PROBLEM TO SOLVE: Below are records to repeat exactly; do not include any pictures.
:: DATASET CONTENT
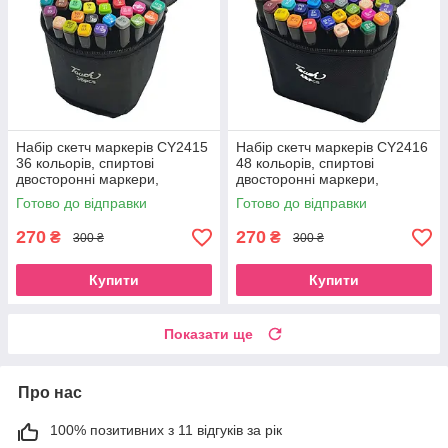
Набір скетч маркерів CY2415
Набір скетч маркерів CY2416
36 кольорів, спиртові
48 кольорів, спиртові
двосторонні маркери,
двосторонні маркери,
Довжина маркера 15,5 см
Довжина маркера 15,5 см
Готово до відправки
Готово до відправки
270
270
₴
₴
300 ₴
300 ₴
Купити
Купити
Показати ще
Про нас
100% позитивних з 11 відгуків за рік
::::
WRITTEN SOLUTION:
Набір скетч маркерів CY2415
Набір скетч маркерів CY2416
36 кольорів, спиртові
48 кольорів, спиртові
двосторонні маркери,
двосторонні маркери,
Довжина маркера 15,5 см
Довжина маркера 15,5 см
Готово до відправки
Готово до відправки
270
270
₴
₴
300 ₴
300 ₴
Купити
Купити
Показати ще
Про нас
100% позитивних з 11 відгуків за рік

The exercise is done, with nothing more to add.